Kingfisher is considering legal action against Mr Bricolage over a dispute about the terms of its potential acquisition of the French retailer.
Kingfisher has issued a statement revealing it is “considering all of its options” after Mr Bricolage claimed store closure plans Kingfisher laid out to the Competition Authority would not be in its best interests.
B&Q owner Kingfisher would be able to sue Mr Bricolage for breach of contract because the two companies have entered into a binding agreement regarding the acquisition.
The Bricolage board and major shareholder ANPF, the network of franchises that holds a 41.9% stake in the company, argues the number of stores that will be forced to close or change fascias in order to get approval from the Competition Authority was greater than expected.
It is understood Kingfisher told the French Competition Authority it would close or change the fascias of 33 franchise stores and 11 directly owned Mr Bricolage stores.

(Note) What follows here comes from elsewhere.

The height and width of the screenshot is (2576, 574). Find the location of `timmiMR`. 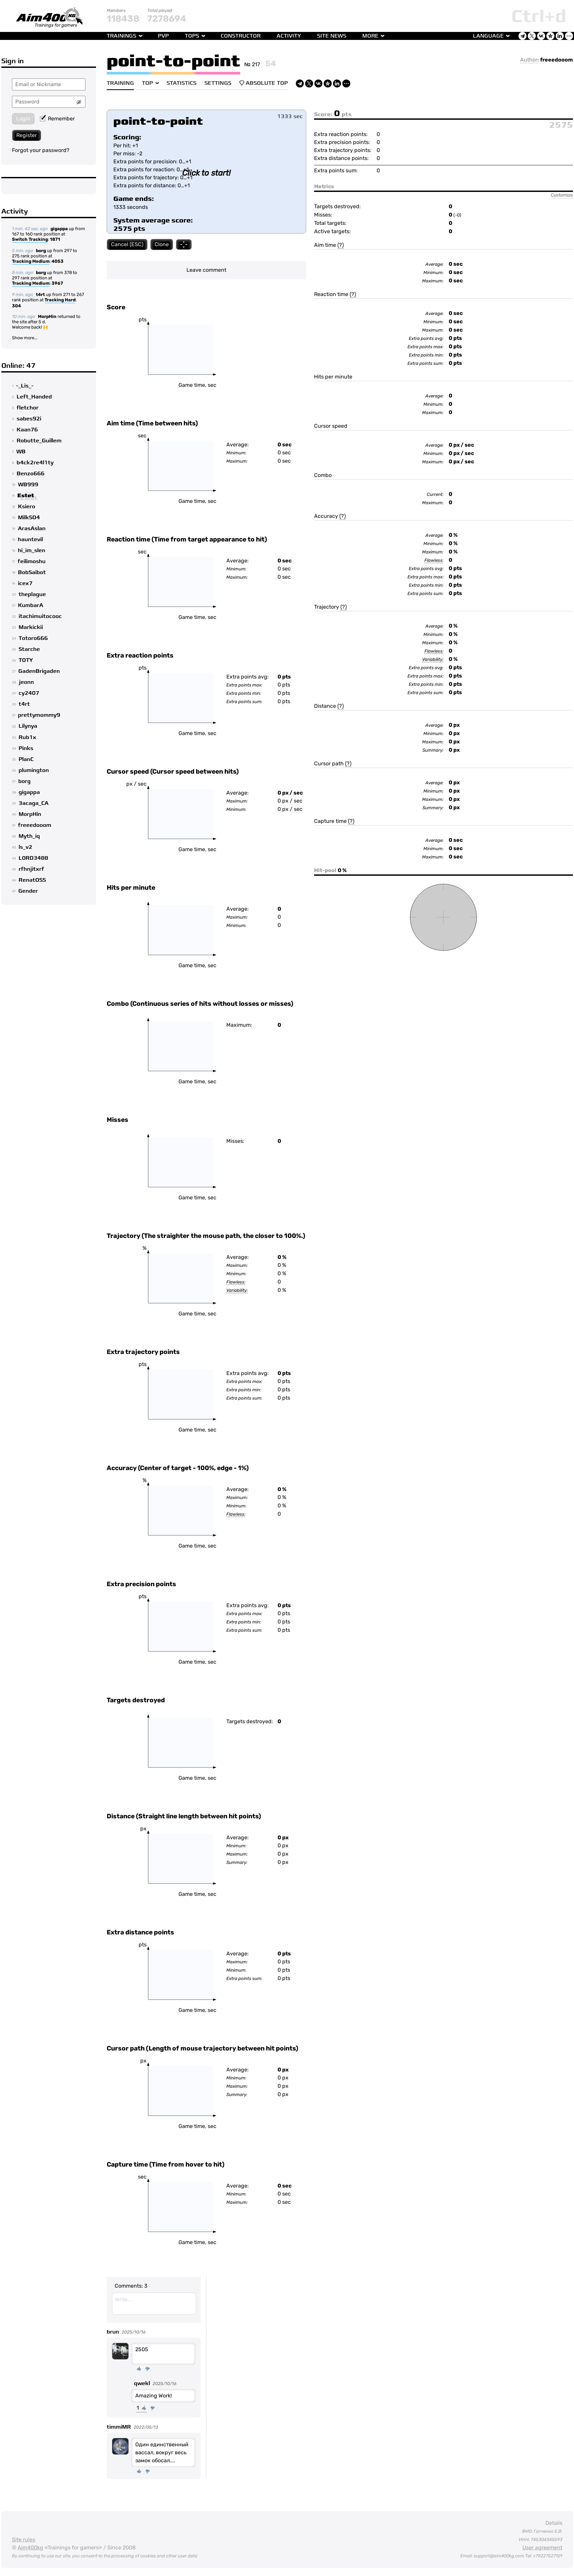 timmiMR is located at coordinates (119, 2427).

Mr Bricolage had 797 branded or affiliated stores as of December 31.
Kingfisher entered a binding agreement with the shareholders of Mr Bricolage to acquire their shareholdings subject to “satisfactory” anti-trust clearance on July 23.
Under the terms of the deal, Kingfisher would acquire 41.9% of share capital from ANPF and 26.2% from the Tabur family.
In a statement, Kingfisher said: “At a late stage Mr Bricolage and the ANPF indicated that the undertakings in France required to obtain the competition clearance were no longer in their interests.
“Without the consent of Mr Bricolage and the ANPF, the competition clearance undertakings necessary to finalise the transaction cannot be given.”